Although our data provide clear evidence that Fos or FR uptake into infected erythrocytes requires functional NPP, at present we do not know any molecular entity that is involved in this initial entry process. The existence and importance of NPP in Plasmodium (and by comparable mechanisms also in Babesia)-infected cells for the acquisition of many essential nutrients is largely undisputed, however, the exact way this is accomplished and the molecules being involved is much less so (for recent discussions see [36], [37]). The recognition of NPP-specific anti-parasitic compounds in this and other studies [38], [39] may aid in the identification of the molecular make-up of the NPP, for instance by exploiting differential screens of Plasmodium mutants for Fos resistance.

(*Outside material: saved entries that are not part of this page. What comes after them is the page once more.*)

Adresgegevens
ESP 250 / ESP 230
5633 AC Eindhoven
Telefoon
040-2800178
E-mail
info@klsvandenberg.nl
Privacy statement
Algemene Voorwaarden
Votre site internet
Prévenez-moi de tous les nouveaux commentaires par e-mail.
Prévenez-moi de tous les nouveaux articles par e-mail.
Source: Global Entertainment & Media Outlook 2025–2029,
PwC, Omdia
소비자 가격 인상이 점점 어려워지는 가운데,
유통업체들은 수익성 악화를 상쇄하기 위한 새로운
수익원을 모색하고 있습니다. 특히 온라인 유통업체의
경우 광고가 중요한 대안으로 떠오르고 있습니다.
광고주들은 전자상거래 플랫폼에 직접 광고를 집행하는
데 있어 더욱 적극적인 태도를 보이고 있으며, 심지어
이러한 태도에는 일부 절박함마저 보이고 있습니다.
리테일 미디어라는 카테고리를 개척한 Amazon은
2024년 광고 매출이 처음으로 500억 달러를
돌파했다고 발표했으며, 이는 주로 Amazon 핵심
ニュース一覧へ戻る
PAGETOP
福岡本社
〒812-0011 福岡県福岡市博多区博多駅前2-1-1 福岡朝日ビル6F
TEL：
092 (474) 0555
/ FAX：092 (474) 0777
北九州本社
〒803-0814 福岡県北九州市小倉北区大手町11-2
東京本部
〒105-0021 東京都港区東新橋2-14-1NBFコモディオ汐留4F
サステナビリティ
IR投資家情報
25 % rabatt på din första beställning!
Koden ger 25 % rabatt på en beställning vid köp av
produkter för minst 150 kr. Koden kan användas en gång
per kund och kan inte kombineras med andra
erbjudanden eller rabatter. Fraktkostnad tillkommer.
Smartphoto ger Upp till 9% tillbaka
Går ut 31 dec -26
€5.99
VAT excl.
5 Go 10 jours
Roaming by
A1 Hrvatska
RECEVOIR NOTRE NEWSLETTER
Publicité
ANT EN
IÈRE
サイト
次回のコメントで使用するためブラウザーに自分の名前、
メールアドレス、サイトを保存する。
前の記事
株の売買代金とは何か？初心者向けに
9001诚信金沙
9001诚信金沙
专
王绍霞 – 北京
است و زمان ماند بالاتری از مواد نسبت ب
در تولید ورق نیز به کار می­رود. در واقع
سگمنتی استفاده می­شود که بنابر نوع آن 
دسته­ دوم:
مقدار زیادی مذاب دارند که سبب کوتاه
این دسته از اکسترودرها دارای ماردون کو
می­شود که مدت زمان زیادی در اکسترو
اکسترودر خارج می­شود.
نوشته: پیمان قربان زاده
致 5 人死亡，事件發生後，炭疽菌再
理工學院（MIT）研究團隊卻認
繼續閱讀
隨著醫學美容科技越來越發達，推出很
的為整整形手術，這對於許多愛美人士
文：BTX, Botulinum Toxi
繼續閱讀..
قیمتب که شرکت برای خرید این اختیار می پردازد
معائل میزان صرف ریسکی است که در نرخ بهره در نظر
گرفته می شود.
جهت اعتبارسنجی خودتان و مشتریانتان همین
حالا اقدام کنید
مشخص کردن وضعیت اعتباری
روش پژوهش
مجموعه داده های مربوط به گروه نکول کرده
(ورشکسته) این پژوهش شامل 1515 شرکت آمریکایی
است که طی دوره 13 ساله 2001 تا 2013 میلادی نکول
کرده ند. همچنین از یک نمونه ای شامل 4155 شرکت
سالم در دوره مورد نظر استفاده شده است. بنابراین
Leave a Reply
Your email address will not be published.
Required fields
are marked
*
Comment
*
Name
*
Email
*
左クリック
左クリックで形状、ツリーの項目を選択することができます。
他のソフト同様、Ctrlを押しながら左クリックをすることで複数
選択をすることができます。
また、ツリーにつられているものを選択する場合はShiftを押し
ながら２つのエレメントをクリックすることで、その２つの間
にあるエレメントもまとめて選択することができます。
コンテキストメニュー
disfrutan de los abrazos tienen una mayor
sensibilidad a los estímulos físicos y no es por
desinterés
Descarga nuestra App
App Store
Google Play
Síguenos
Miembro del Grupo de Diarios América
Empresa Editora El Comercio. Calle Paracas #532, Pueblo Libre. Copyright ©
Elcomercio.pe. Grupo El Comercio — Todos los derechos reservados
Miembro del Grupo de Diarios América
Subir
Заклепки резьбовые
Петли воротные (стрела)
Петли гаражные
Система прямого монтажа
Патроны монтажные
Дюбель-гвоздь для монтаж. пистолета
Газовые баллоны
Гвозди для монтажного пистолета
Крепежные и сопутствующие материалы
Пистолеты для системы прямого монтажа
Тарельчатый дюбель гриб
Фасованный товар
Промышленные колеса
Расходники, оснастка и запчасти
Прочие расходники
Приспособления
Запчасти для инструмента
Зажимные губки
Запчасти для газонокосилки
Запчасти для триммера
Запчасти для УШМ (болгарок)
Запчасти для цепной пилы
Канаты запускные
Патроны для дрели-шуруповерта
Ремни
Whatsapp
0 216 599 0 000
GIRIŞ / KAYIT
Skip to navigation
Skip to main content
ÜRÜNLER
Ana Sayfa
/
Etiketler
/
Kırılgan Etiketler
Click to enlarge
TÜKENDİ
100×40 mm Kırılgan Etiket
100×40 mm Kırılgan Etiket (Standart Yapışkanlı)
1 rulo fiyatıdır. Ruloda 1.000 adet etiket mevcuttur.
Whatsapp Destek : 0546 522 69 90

Fos (in combination with clindamycin) is the first anti-malarial drug that successfully completed phase II trials [8] for which specific cell entry via the NPP pathway is shown. Our findings reinforce the previously suggested concept of exploiting this phenotype for targeting drugs into iRBC [40], [41], [42]. In some parasite lines the development of resistance to antimalarials such as blasticidin and leupeptin has been found to be associated with alterations of a so-called plasmodial surface anion channel (PSAC) [43], [44], indicating the existence of a pathway that involves a parasite-encoded transporter, which may undergo mutations under selective pressure. However, since it is likely that more than a single mechanism constitute what is collectively called NPP [37], it is also possible that in some instances the actual transporter is an activatable host cell protein. In such cases, the chances for resistance development at the point of drug transport should be minimal since there is no selective pressure on the respective host genes. So far experimentally induced resistance against Fos has only been reported to be caused by amplification of the Dxr gene locus [45].

NPP are generally described as transporting a broad range of substrates, with a preference for anions and electroneutral compounds over cations, and with the rate of permeation influenced by size and hydrophobicity of the solute in a number of cases [17]. However, simple correlations between size, charge or hydrophobicity and permeation rates are not apparent, and a combination of different properties could play a role in other cases [46]. Fos and FR are small but very hydrophilic at physiological pH, whereas two other anti-plasmodial compounds (pentamidine; T16) taken up via the same route [38], [39] are larger and much more lipophilic (Table S2). Therefore, predictions of inhibitors that enter iRBC via NPP seem unreliable and instead rigorous experimental testing is required in each case.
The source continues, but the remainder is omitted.